Unions have invoked the single interest bargaining stream in a range of sectors with the consent of the relevant employers. These employers have included Catholic Schools, TAFE, various government agencies and employees in the HVAC (heating, ventilation and air conditioning) sector.
To date, there has been one contested application made by a union2 in relation to four mining companies in New South Wales for a multi-employer enterprise agreement that would cover underground coal mine supervisors, shift engineers and control room operators.

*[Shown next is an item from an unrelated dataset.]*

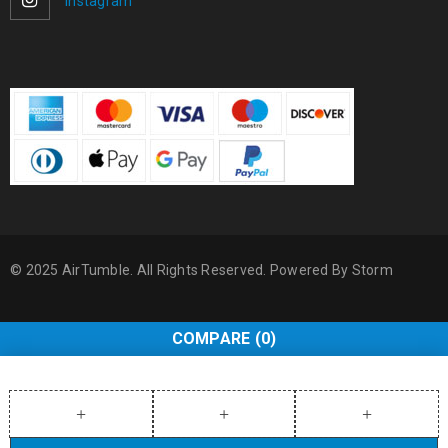
Instagram
© 2025 AirTumble. All Rights Reserved. Powered By
Storm
COMPARE
(0)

The FWC granted the authorisation as against three out of the four employers and carefully considered the tests to be applied in determining whether the relevant employers have clearly identifiable common interests and the operations and business activities of each of the employers are reasonably comparable after considering a lot of evidence put on by the relevant employers about the nature of their operations, activities, commercial interests and employment and industrial arrangements.
The employer which escaped inclusion in the authorisation was able to satisfy the FWC that their operations and business activities were not comparable to the other employers and that there were not identifiable common interests. The matters of significance included that unlike the other relevant employers, the employer operated as a sole supplier to a single power station customer and was not competing in export markets to sell their coal and did not generate a profit or commercial gain from their operations.
Again, the union movement picked its target to explore the breadth of the single interest employer bargaining stream carefully – a unionised workforce, operating in the same geographic location (New South Wales), largely operating same business (a coal mine). The decision is on appeal to the Federal Court.
Implications for employers – single interest employer bargaining stream
Employers should consider the implications of this case for their IR strategy and look out for the results of the appeal. Employers may need to reassess the risk of being caught up in a single interest employer authorisation.
If an employer does not have in place an existing enterprise agreement within nominal term, is not actively bargaining for an enterprise agreement, is in a sector where the union is active and where their business is similar to that of other employers in the sector, they may be vulnerable to being caught up in a single interest employer authorisation.
These employers have at least the added protection of the union needing to establish that a majority of their employees support bargaining for the multi-employer enterprise agreement which is not the case under the supported bargaining stream. Employers will have an opportunity to work with their employees directly to put a case as to why a multi-employer enterprise agreement may not be in their best interests and why they should not support the obtaining of a single interest employer authorisation.
Furthermore, if the Government is returned after the upcoming Federal election (due before May 2025), further amendments to the FW Act may be on the cards to broaden the reach of single interest employer bargaining stream. A number of unions have proposed that the requirement for a majority of employees of each of the relevant employers to support bargaining for a multi-employer enterprise agreement be removed, giving unions easier access to this stream of enterprise bargaining. Keep an eye out for that!
Footnotes
- B2024/992 – Application by the SDA for a supported bargaining authorisation.
- Association of Professional Engineers, Scientists and Managers, Australia v. Great Southern Energy Pty Ltd and Ors [2024] FWCFB 253.